After many drunken nights alone on my couch (or in my bathtub), stopping, starting, and stopping again, I mustered up enough strength to quit completely. I stopped buying it, avoiding the aisle in the grocery store, and people, places, and events where alcohol may be present. I joined an addiction group (Refuge Recovery) and committed to showing up every week even if I didn’t want to or if I didn’t have anything to say. I was so nervous about this because I not only had to admit to myself I had a problem (something I went back and forth on many times), but I’d have to talk about it.
I hadn’t really fully shared my relationship with alcohol. I told friends things here and there, but I almost never told the whole truth. I was really good at lying about it and hiding it.
When I stopped drinking six months ago today (5-28-2019), all the pain I felt was still there.
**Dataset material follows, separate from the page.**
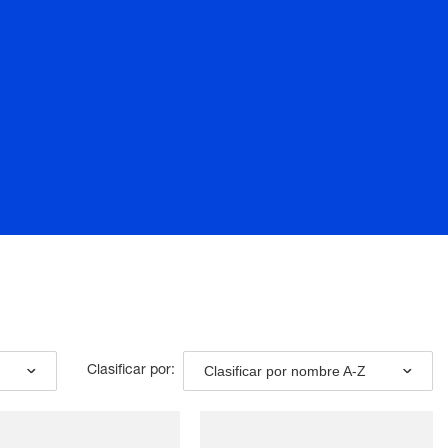
Clasificar por nombre A-Z
Clasificar por:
I really had to rewire my thoughts. I’m not going to say this was an easy task (nor one that is finished), because it isn’t. It’s hard as f*ck. There have been years and years of summer nights grilling out and drinking with friends, of closing down bars, holiday gatherings with family, birthdays, playing drinking games, doing spontaneous things, and not to mention the change of seasonal beers (summer ales are coming out soon!). There have been smells and tastes I crave, and certain habits and rituals I developed over time.
I didn’t realize how much of my life (and the world) revolved around alcohol.
With the support from friends, family, my addiction group, and the power of meditation, I learned some profound insight into my relationship with alcohol and in turn my relationship to myself.
I learned what my triggers were (which seemed to feel like everything at first) and how much I made them out to be bigger than they were.
When I wanted to drink, I learned how to give myself space to ask why. I had to watch the way my mind tried to make justifications—i.e. stress, a bad day, everything going wrong, or my favorite, “but everyone else is drinking.” I learned how to change my relationship to how I am reacting to things out of my control in my external world.
I learned how much clearer my thinking became and how much more confident I was in speaking.
I learned how to watch my anxiety rise and tap into other tools and quickly realized how much worse I made it by drinking.
I learned how much less tired I became. I stopped waking up as much, getting hot, or tossing and turning.
I learned how much money I saved and could put toward other things.
I learned how my relationships changed (try meeting new people without going to a bar!)—how some people stopped inviting me to things because they didn’t know what else we would do together, and how others still did despite it.
I learned how much I wasn’t present for my life, and how much I didn’t show up for. I made excuses for “not feeling well” or telling myself “I can’t do this today.”
I learned it was so much harder to sit with my thoughts, insecurities, and pain than it ever was to reach for the bottle.
And because I couldn’t drink, I watched how other addictions I had in the past (that weren’t as strong) tried to creep their way in.
Over time, it just got easier. I think about it less. I don’t create a scenario in my head or an anxiety about being around it. I have to remind myself in every thought, every action, and every day why I stopped—to love myself more fully and to hold myself to a higher standard of being and moving throughout life.
And when I fail to do so I have to ask myself—who’s in control?